Z, B global: 'Z' change color mappings; 'B' disable/enable bold

L, T, M toggle summaries: 'l' load AVG; 't'task/CPU stats; 'M' mem info

1, I toggle SMP view: '1' single/separate states; 'I 'irix/Solaris Mode

F, O. fields/columns: 'F' add or remove; 'O' change display order

F or O. Select sort Field

<,>. Move sort field: '<'Next Col left;'> 'Next Col right

R, H. Toggle: 'R' normal/reverse sort; 'H' show threads

C, I, S. Toggle: 'C' cmd name/line; 'I 'idle tasks;'s 'cumulative time

X, Y. Toggle highlights: 'X' sort field; 'y' running tasks

Z, B. Toggle: 'Z' color/MONO; 'B' bold/reverse (only if 'X' or 'y ')

U. show specific user only

N or #. set maximum tasks displayed

K, r manipulate tasks: 'K' kill; 'R' renice

D or s Set Update Interval

W write configuration file

Q quit

(Commands shown with '.' require a visible task display window)

Press 'H' or '? 'For help with windows,

H or? : Displays the help screen and provides some brief command summary.

K: terminate a process. The system prompts the user to enter the PID of the process to be terminated and the signal to be sent to the process. Generally, 15 signals can be used to terminate a process. If the process cannot end normally, use signal 9 to forcibly end the process. The default value is signal 15. This command is blocked in security mode.

I: Ignore idle and dead processes. This is a switch-on command.

Q: exit the program.

R: reschedule the priority of a process. The system prompts the user to enter the process PID to be changed and the process priority value to be set. Entering a positive value will lower the priority, and vice versa will give the process a higher priority.
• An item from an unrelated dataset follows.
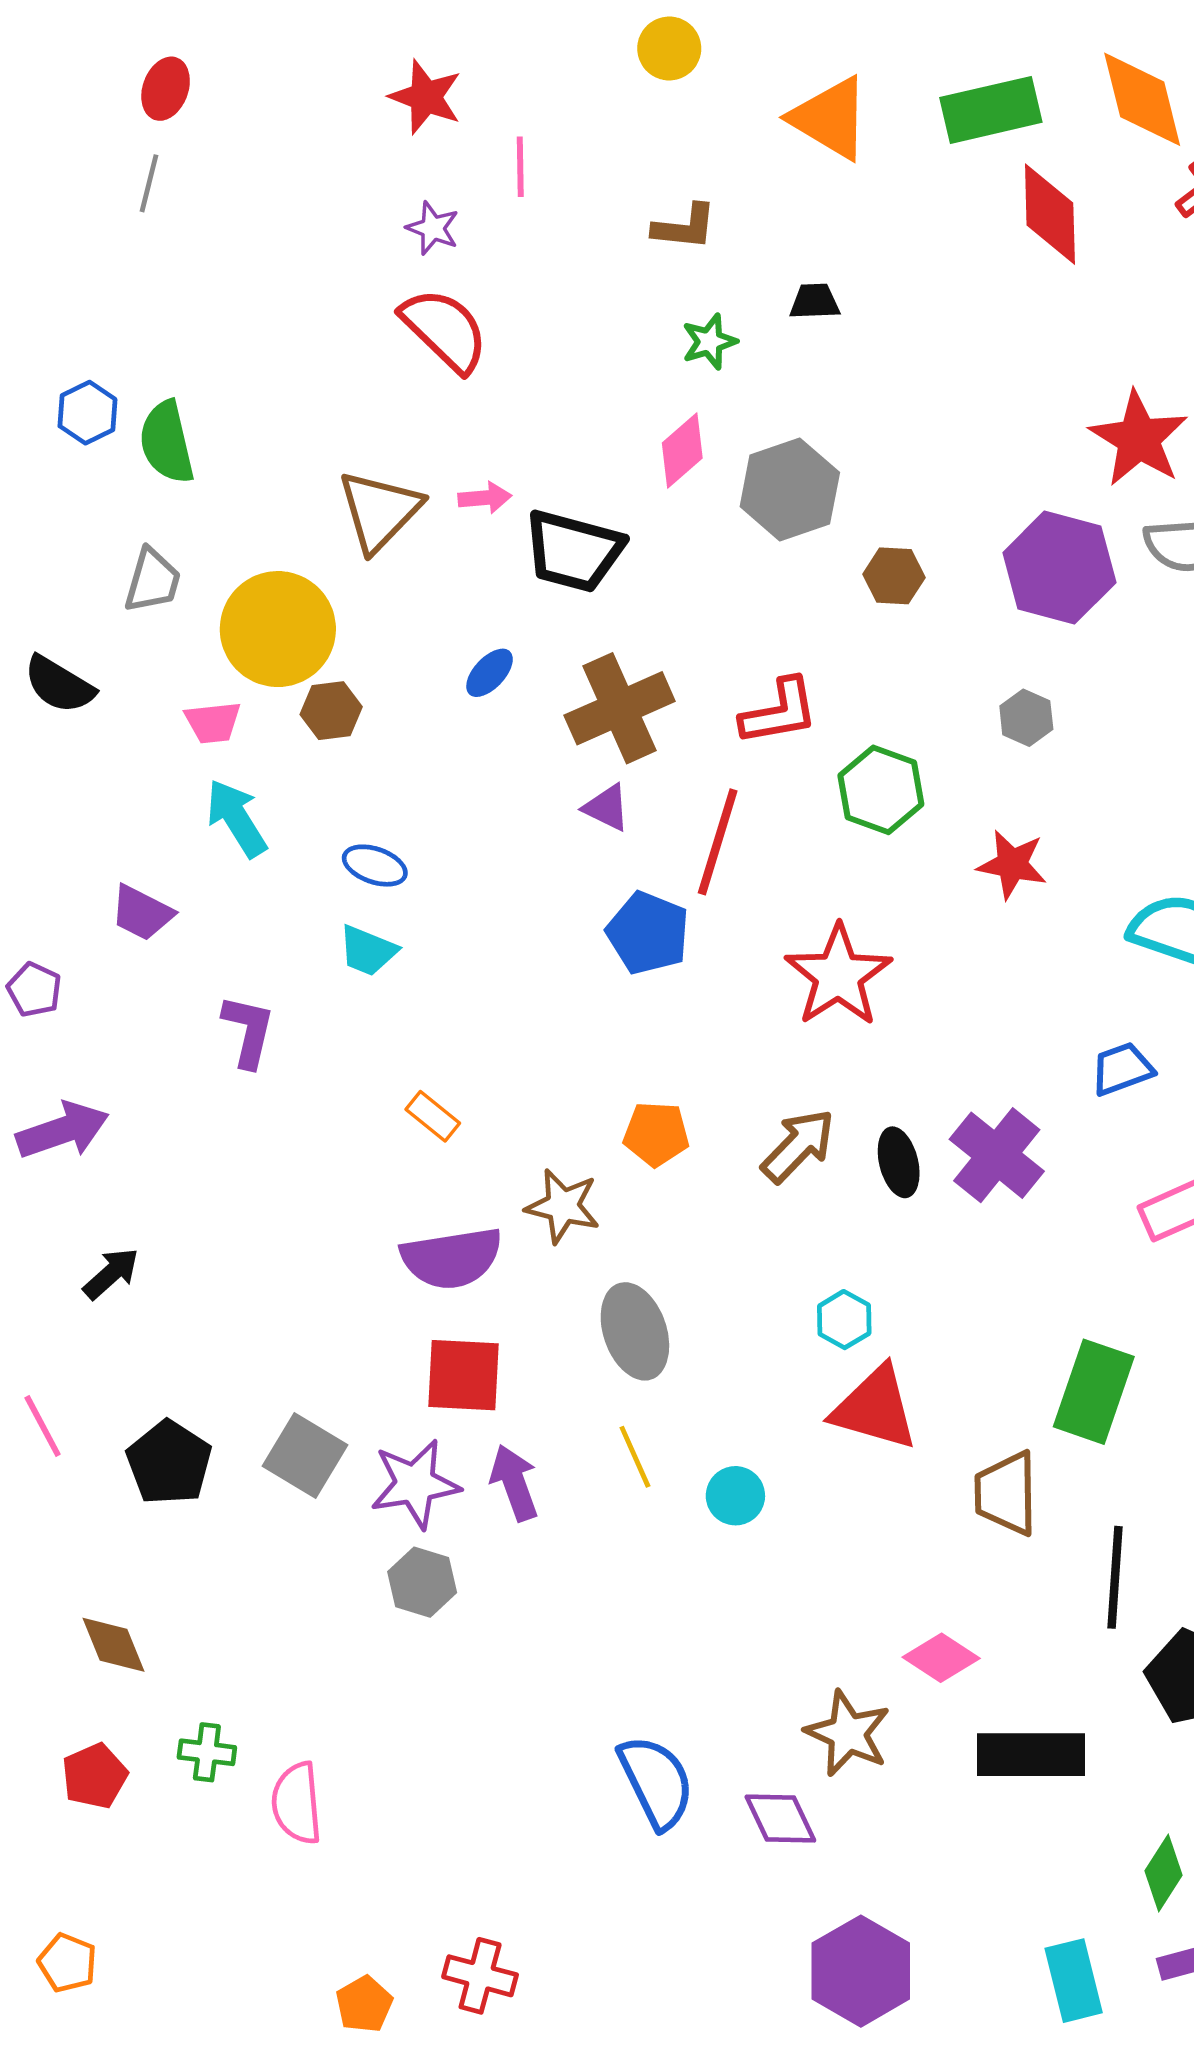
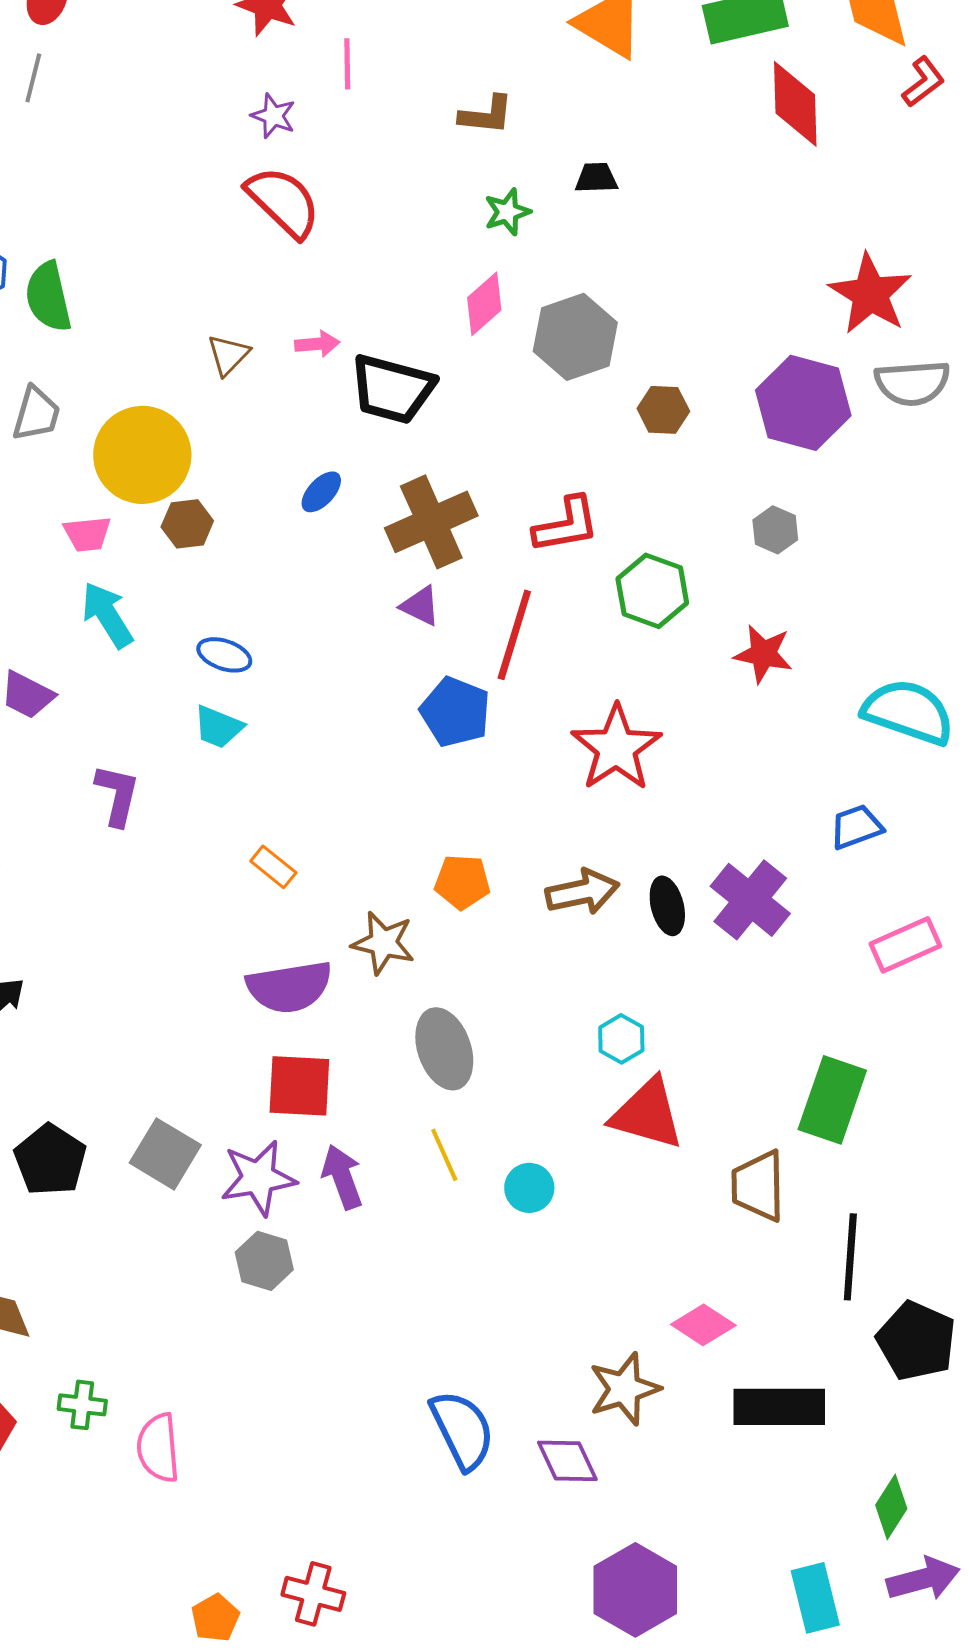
brown triangle: (380, 511) -> (228, 355), size x0.6
brown arrow: (798, 1146) -> (582, 892), turned 34
brown star: (848, 1733) -> (624, 1389), turned 30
The default value is 10.

S: switch to the accumulative mode.

S: Change the delay time between two refreshes. The system prompts the user to enter a new time in seconds. If there is a decimal number, it is converted to ms. If the input value is 0, the system will be refreshed continuously. The default value is 5 s. It should be noted that if the setting is too small, it is likely to cause constant refresh, so it is too late to see the display, and the system load will increase significantly.
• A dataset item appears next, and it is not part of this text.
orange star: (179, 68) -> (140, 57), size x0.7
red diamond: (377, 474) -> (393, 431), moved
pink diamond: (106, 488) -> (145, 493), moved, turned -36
F or F: add or delete a project from the current display.

O or O: Change the display project order.

L: the average load and startup time are displayed during switchover. Displays the first line of the shadow.

M: Switch to Display memory information. Displays the shadow memory rows.

T: process and CPU status information is displayed during switchover. Displays CPU lines in shadow.

C: Switch the display command name and the complete command line. The complete command is displayed. This function is useful.

M: sort by resident memory size.

P: sort by CPU usage percentage.

T: sort by time/accumulative time.

W: Write the current settings ~ /. Toprc file. This is a recommended method for writing top configuration files.